Rückblickend wirkt der QDP-100 dadurch weniger wie ein klassischer Heimcomputer seiner Zeit, sondern eher wie eine kompakte technische Entwicklungsstation. Gerade der integrierte EPROM-Brenner machte das System zu einem Werkzeug für Entwickler und technische Arbeitsumgebungen — ein ungewöhnlicher Ansatz in einer Zeit, in der viele Mikrocomputerhersteller noch versuchten, den Computer überhaupt erst in Büros oder Privathaushalten zu etablieren.

TRS-80 Model II – Tandys konsequenter Schritt ins professionelle Büro

Der TRS-80 Model II erschien zu einem Zeitpunkt, als sich der Computermarkt bereits in zwei klar unterscheidbare Richtungen entwickelte. Systeme wie der TRS-80 Model I, der Apple II oder die frühen Rechner von Commodore International etablierten sich zunehmend im Heim- und Hobbybereich. Parallel dazu entstand jedoch ein wachsender Bedarf in Büros, Werkstätten und kleinen Unternehmen – nach Systemen, die nicht zum Experimentieren gedacht waren, sondern für den täglichen Einsatz in der Datenverarbeitung.
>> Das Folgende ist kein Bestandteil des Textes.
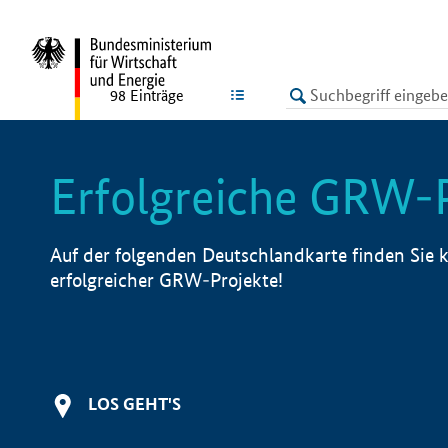
undefined
LISTE
98
Einträge
Erfolgreiche GRW-
Auf der folgenden Deutschlandkarte finden Sie k
erfolgreicher GRW-Projekte!
LOS GEHT'S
Genau hier positionierte die Tandy Corporation das Model II. Der Rechner war keine Weiterentwicklung des Model I, sondern eine eigenständige Plattform mit klar definierter Aufgabe. Statt Kassettenbetrieb setzte er vollständig auf Diskettenlaufwerke, statt sofort verfügbarem BASIC auf ein geladenes Betriebssystem, und statt Softwarekompatibilität auf funktionale Trennung. Das Ergebnis war ein System, das weniger auf Vielseitigkeit als auf Struktur, Planbarkeit und Zuverlässigkeit ausgelegt war.
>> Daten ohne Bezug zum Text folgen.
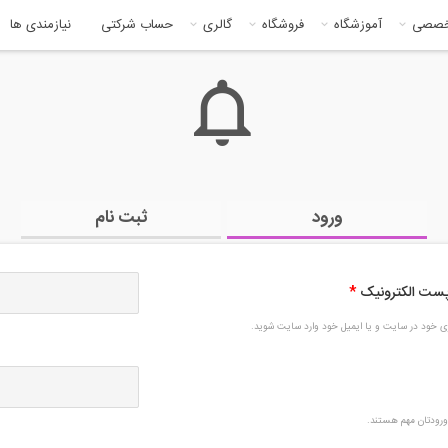
خصصی
آموزشگاه
فروشگاه
گالری
حساب شرکتی
نیازمندی ها
ورود
ثبت نام
 پست الکترونیک
*
بری خود در سایت و یا ایمیل خود وارد سایت شوید.
رودتان مهم هستند.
Technisch präsentiert sich das Model II als geschlossenes, integriertes System. Die Displayeinheit beherbergt nicht nur den Monitor, sondern auch das Diskettenlaufwerk sowie wesentliche Teile der zentralen Elektronik. Die Tastatur ist als separates Gehäuse ausgeführt und wird über ein Kabel angeschlossen – eine Lösung, die sowohl ergonomischen als auch praktischen Anforderungen im professionellen Umfeld entgegenkommt. Im Inneren arbeitet ein Zilog Z80A mit 4 MHz, kombiniert mit zunächst 32 KB RAM, erweiterbar auf 64 KB. Die interne Organisation folgt dabei einer klar strukturierten Bauweise: CPU-Logik, Videoeinheit und Controllerfunktionen sind auf mehrere Steckkarten verteilt, die über ein internes Bussystem miteinander verbunden sind. Diese Konstruktion erleichterte Wartung und Austausch einzelner Komponenten und orientierte sich in ihrer Denkweise eher an professionellen Systemen als an typischen Heimcomputern, ohne jedoch deren vollständige Modularität zu erreichen.
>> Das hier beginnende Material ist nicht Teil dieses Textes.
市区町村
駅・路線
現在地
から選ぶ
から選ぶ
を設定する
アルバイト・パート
Ein besonders aufschlussreiches Detail liefert die Videoarchitektur. Die Bildschirmausgabe wird von dedizierter Logik übernommen, wodurch der Hauptprozessor entlastet wird. Die Darstellung erfolgt standardmäßig in 80×24 Zeichen – ein Format, das sich direkt an professionellen Terminals orientiert und für Textverarbeitung sowie Datenbankanwendungen optimiert ist. Alternativ steht ein 40-Zeichen-Modus zur Verfügung. Der integrierte 12-Zoll-Monochrommonitor mit grünem Phosphor stellt den vollständigen ASCII-Zeichensatz sowie zusätzliche Grafikzeichen dar und erlaubt auch invertierte Darstellungen einzelner Zeichen.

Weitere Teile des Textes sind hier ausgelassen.